東京の軍需工場で働いた。寝泊まりした寺はシラミが大量発生し下痢や血便に襲われた。栄養失調寸前で空襲があっても動く力はもはやなく、先輩が防空壕へ担いでくれた。直後に爆弾が直撃、九死に一生を得た安心感で気を失った

2024/09/30 10:00
戦争体験などをまとめた自分史を執筆中の橋元静蔵さん=いちき串木野市
戦争体験などをまとめた自分史を執筆中の橋元静蔵さん=いちき串木野市
■橋元静藏さん(80)いちき串木野市長崎町

1944年(昭和19年)、串木野の照島国民学校を卒業後、家が貧しかったため14歳で東京の軍需工場に就職した。航空機部品の製造工場と説明を受けたが、機密事項だったのか詳細は知らされず、鉄を加工する作業に就いた。

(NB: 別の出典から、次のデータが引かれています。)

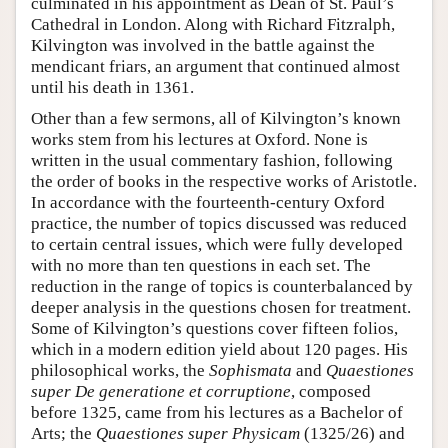
culminated in his appointment as Dean of St. Paul’s
Cathedral in London. Along with Richard Fitzralph,
Kilvington was involved in the battle against the
mendicant friars, an argument that continued almost
until his death in 1361.
Other than a few sermons, all of Kilvington’s known
works stem from his lectures at Oxford. None is
written in the usual commentary fashion, following
the order of books in the respective works of Aristotle.
In accordance with the fourteenth-century Oxford
practice, the number of topics discussed was reduced
to certain central issues, which were fully developed
with no more than ten questions in each set. The
reduction in the range of topics is counterbalanced by
deeper analysis in the questions chosen for treatment.
Some of Kilvington’s questions cover fifteen folios,
which in a modern edition yield about 120 pages. His
philosophical works, the
Sophismata
and
Quaestiones
super De generatione et corruptione
, composed
before 1325, came from his lectures as a Bachelor of
Arts; the
Quaestiones super Physicam
(1325/26) and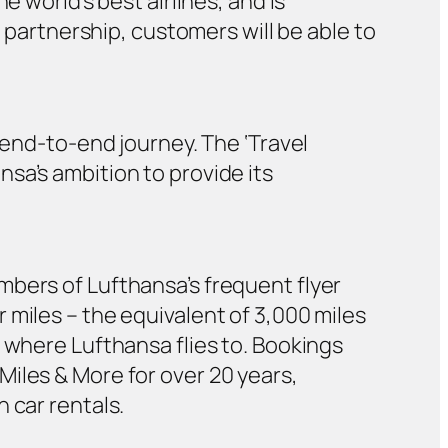
 world’s best airlines, and is
g partnership, customers will be able to
n end-to-end journey. The ‘Travel
sa’s ambition to provide its
mbers of Lufthansa’s frequent flyer
 miles – the equivalent of 3,000 miles
 where Lufthansa flies to. Bookings
iles & More for over 20 years,
 car rentals.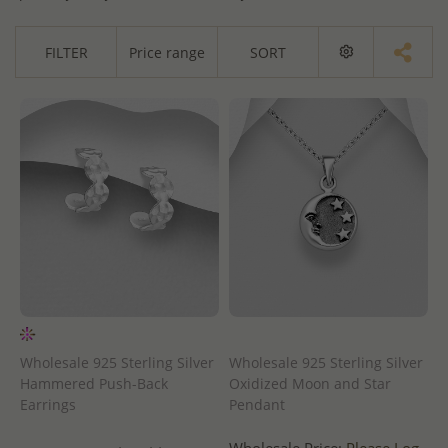
FILTER
Price range
SORT
Wholesale 925 Sterling Silver
Wholesale 925 Sterling Silver
Hammered Push-Back
Oxidized Moon and Star
Earrings
Pendant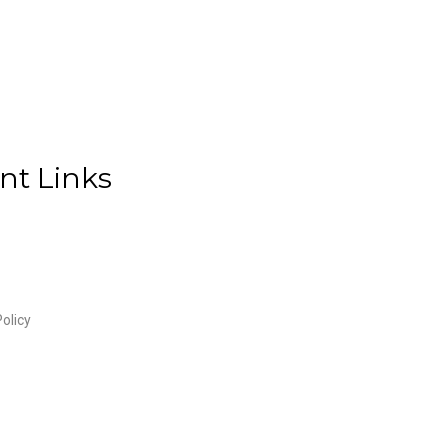
nt Links
olicy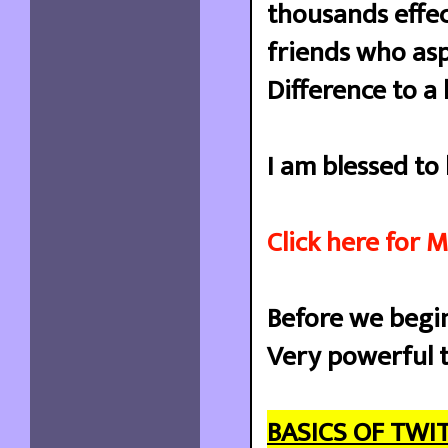
thousands effect
friends who as
Difference to a 
I am blessed to
Click here for 
Before we begi
Very powerful t
BASICS OF TWI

 45年3月10日、東京にB29爆撃機の大編隊が襲来。空は真っ赤に染まり、B29をはっきりと確認できた。当時住んでいた巣鴨の寮は被害を免れたが、大空襲の後、寮周辺への爆撃も激しくなった。

 就寝中、同僚が「隣に火がついたぞ」と騒ぎ出した。シュッシュッと音がして、すぐ近くまで焼夷(しょうい)弾が迫っていた。「逃げるぞ。ここは危ない」。必死に叫び、外へ飛び出した。20人の寮生は皆10代。恐怖心よりも、夜の街を逃げるという好奇心が勝っていた気がする。どこをどう逃げたか覚えていない。気付いたら林の中にいた。

 事の重大さを痛感したのは夜が明けてから。見渡すと、一面焼け野原だった。放心状態の集団は寮を目指し歩き始めた。目に飛び込んできたのは、子どもを抱きかかえたまま焼け死んだ母親の無残な姿。65年たった今もその光景が頭から離れない。寮は外壁だけ残り、内部はすべて焼け落ちていた。

 間もなく食糧が尽き、鹿児島に戻った。突然の帰郷に両親は驚いた。やせ細った顔を見て、最初は本当に自分の息子か分からなかったようだ。数日後、軍から上京を促す電報が届いた。軍の命令には絶対服従の時代。父の勧めもあり、仕方なく東京へ戻る身支度を始めた。

 東京は周辺部を残しほとんどが焦土と化していた。連れて行かれたのは古い寺。60人の地方出身者が集められ、再び工場への出勤が始まった。その後も夜間空襲が続いた。シラミが大量発生し、睡眠不足に拍車を掛けた。激しい下痢に襲われ、血便に悩まされるようになった。

 栄養失調寸前で歩くことすらできなくなり、寺で寝ていると、グラマンの爆撃音が聞こえてきた。徐々に寺へと近づいてくる。逃げたかったが、体力は残っていなかった。「これで人生も終わりか」。初めて死を覚悟したその瞬間、救助のため、職場の先輩が寺に戻ってきてくれた。防空壕(ごう)に担ぎ込まれた直後、寝泊まりしていた本堂の一部が小型爆弾の直撃を受けた。九死に一生を得た安心感からか、防空壕の中で気を失った。

 それから程なく、工場の広場で終戦を伝える玉音放送を聞いた。泣きながら地面をたたき出した先輩たち。学校で教え込まれた「日本は神の国だから、戦争は負けない」という神話が自分の中で崩れ去った瞬間だった。

 鹿児島に戻り、串木野駅で降りると、松林のすき間から海が見えた。海への視界を遮るはずの建物はすべて焼かれていた。何のためにこんな田舎まで攻撃する必要があったのか。怒りというより情けなさがこみ上げてきた。戦争は必ず弱い者が犠牲となる。私たちの惨めな体験を若い世代に知ってほしい。